The TAC would often intervene to apply pressure on businesses, if Jewish workers or Jewish customers were experiencing discrimination. Some of these people that the TAC helped in the 1940s were Jewish refugees fleeing mainland Europe due to the spread of fascism. In other cases, the TAC would act as mediators in disputes involving Jewish businesses. Their work therefore also involved forming relationships with various unions and trade bodies. Another aspect of the TAC’s work was to challenge antisemitic statements and characterisations that appeared in the media.

A photo of text from a leaflet entitled 'The Objects of the Trades Advisory Council'

An excerpt from a TAC leaflet, c.1940 (found in scrapbook TAC/2/1)

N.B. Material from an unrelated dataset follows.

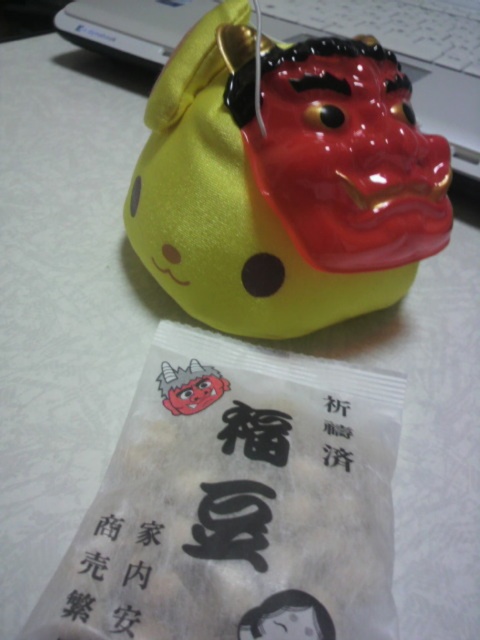 Is point (173, 84) positioned behind point (76, 586)?

Yes.

Is point (338, 125) positioned after point (160, 528)?

That is True.

Find the location of `shiny yellow plush toy at center`. shiny yellow plush toy at center is located at coordinates (284, 180).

The TAC’s activities have resulted in a vast collection of press cuttings and antisemitic material, and the creation of files about individuals and organisations which the TAC suspected of being fascist. Many of these people were openly fascist, such as Oswald Mosley (who founded the British Union of Fascists in 1932). It is not entirely clear whether all of this material was collected for the TAC’s activities, or if some of it was collected for Maurice Orbach’s personal files (he was also an MP and a campaigner against racial discrimination), but regardless this collection now provides a vast trove of newspaper cuttings, leaflets, newsletters, pamphlets, and letters regarding antisemitism and fascism in Europe in the mid-20th century. Large scrapbooks have been filled with hundreds of newspaper cuttings reporting the activities of fascist groups, and of instances of antisemitism in the press. These files also include letters containing antisemitic abuse and threats, some of which had been sent directly to Orbach. The far-right leaflets and pamphlets in this collection demonstrate that many of the antisemitic conspiracy theories around on the internet today were also circulating in Britain in the mid-20th century.

Two open TAC scrapbooks

A scrapbook (TAC/2/1) showing TAC material from 1942; and a scrapbook of press cuttings from 1937 (TAC/7/2)

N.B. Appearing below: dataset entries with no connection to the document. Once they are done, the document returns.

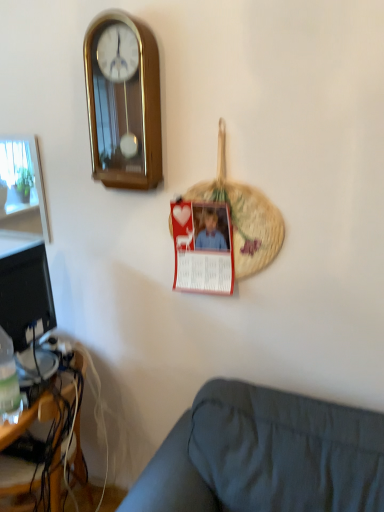 Question: Is wooden desk at lower left wider or thinner than red paper postcard at center?

Choices:
 (A) wide
 (B) thin

Answer: (A)

Question: Is wooden desk at lower left in front of or behind red paper postcard at center in the image?

Choices:
 (A) behind
 (B) front

Answer: (A)

Question: Based on their relative distances, which object is farther from the wooden desk at lower left?

Choices:
 (A) translucent plastic bottle at lower left
 (B) dark gray fabric couch at lower right
 (C) gold polished wood wall clock at upper left
 (D) red paper postcard at center

Answer: (C)

Question: Which object is the closest to the dark gray fabric couch at lower right?

Choices:
 (A) red paper postcard at center
 (B) wooden desk at lower left
 (C) translucent plastic bottle at lower left
 (D) gold polished wood wall clock at upper left

Answer: (A) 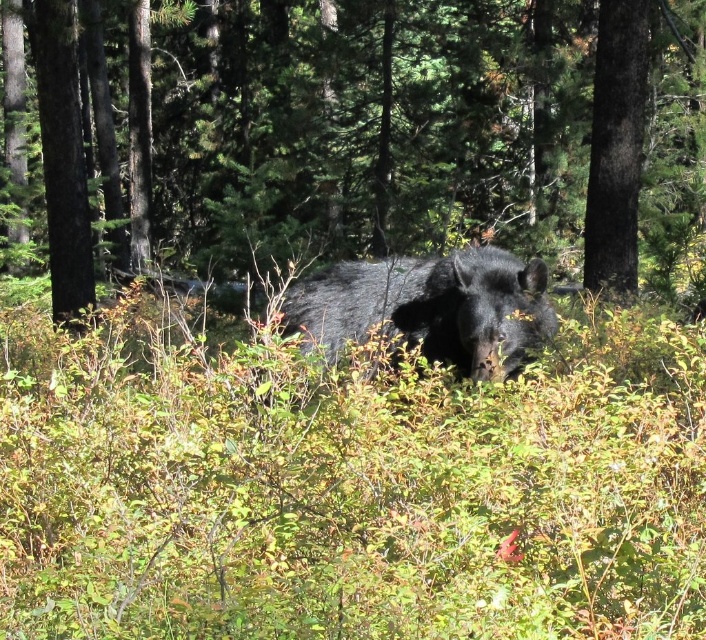 You are an explorer navigating through the forest and need to locate a specific point marked at coordinates (369, 125). Which object in the scene corresponds to this exact location?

The creator of these files and scrapbooks (probably Orbach himself) also collected material on those who fought back, and many of the scrapbooks have been given the title ‘Anti-Fascist’. The press cuttings capture the activities of individuals and groups who protested at fascist events, and who broke up meetings of fascist groups. For example, this material covers the actions of those who confronted Mosley and the Blackshirts in the streets in the 1930s, and it also includes a file on the Yellow Star movement, who opposed Mosley and his Union Movement on the streets in the 1960s.

Although much of the material in this collection consists of newspaper cuttings, which have already been published, the fact that such a comprehensive collection of articles has been carefully arranged means that the scrapbooks could be a useful resource for researchers into fascism, antisemitism, and anti-fascist organising. The internal TAC archives on the other hand offer a unique insight into the activities of some of those who worked to counter antisemitism in mid-20th century Britain.